Palmer had the endorsement of ‘National Review’ columnist Quin Hillyer who wrote, “Veteran think-tank workhorse Gary Palmer could immediately, even as a freshman, be a conservative congressional superstar.” “Palmer is not just the founder and longtime president of the Alabama Policy Institute (API), but effectively is the dean of the entire alliance of tremendously successful think tanks known as the State Policy Network (SPN). His quarter century in the conservative vineyards gives Palmer not just unassailable credentials as a full-spectrum conservative, but also the policy chops, procedural knowledge, and political skills to hit the Capitol grounds sprinting as an advocate, legislator, and leader.”
Quin Hillyer said, “For 20 years, API had banged the drum for school choice, plowing the political ground and changing minds aplenty. Last year the state finally enacted a sweeping school-scholarship program, combined with school “flexibility” provisions. And for seven years, API had warned about the budget-busting dangers of a particularly generous ‘special’ pension program for state workers. The legislature saved about $60 million a year by eliminating it, following API’s proposal almost to the letter. Successful ethics reforms and campaign-finance reforms — transparency and disclosure, not limits — also tracked the think tank’s longstanding proposals.”
Palmer expanded his endorsements to include Rick Burgesse of the popular Rick and Bubba Radio show and reality TV star Jim Bob Duggar.

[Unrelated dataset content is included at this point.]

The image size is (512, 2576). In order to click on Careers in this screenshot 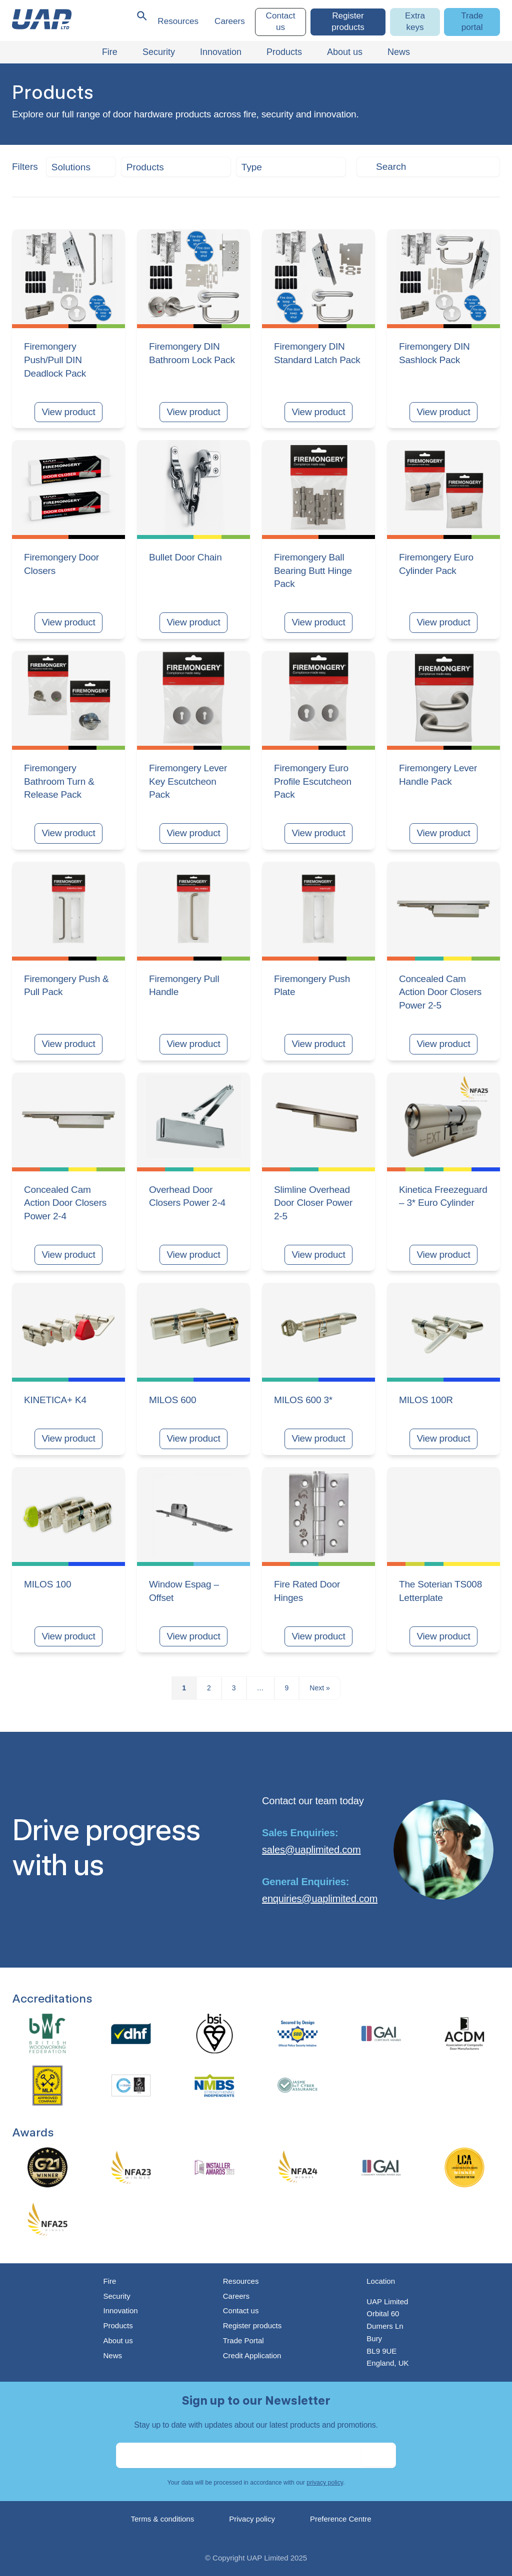 , I will do `click(229, 21)`.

When the outspoken Dr. Mathis lumped Palmer in with DeMarco, Beason, and Brooke in his infamous ‘Gang of Four’ campaign, Palmer held a rare joint news conference with Beason and Brooke to denounce what they believed were gross misrepresentations by the Mathis campaign.
When the dust cleared, Palmer had 20% of the votes cast easily qualifying for the runoff with Paul DeMarco on Tuesday, July 15.
Longtime Sixth Congressional District incumbent Spencer Bachus (R) from Vestavia is not seeking re-election. Bachus has served the Sixth District for 11 terms in the U.S. Congress.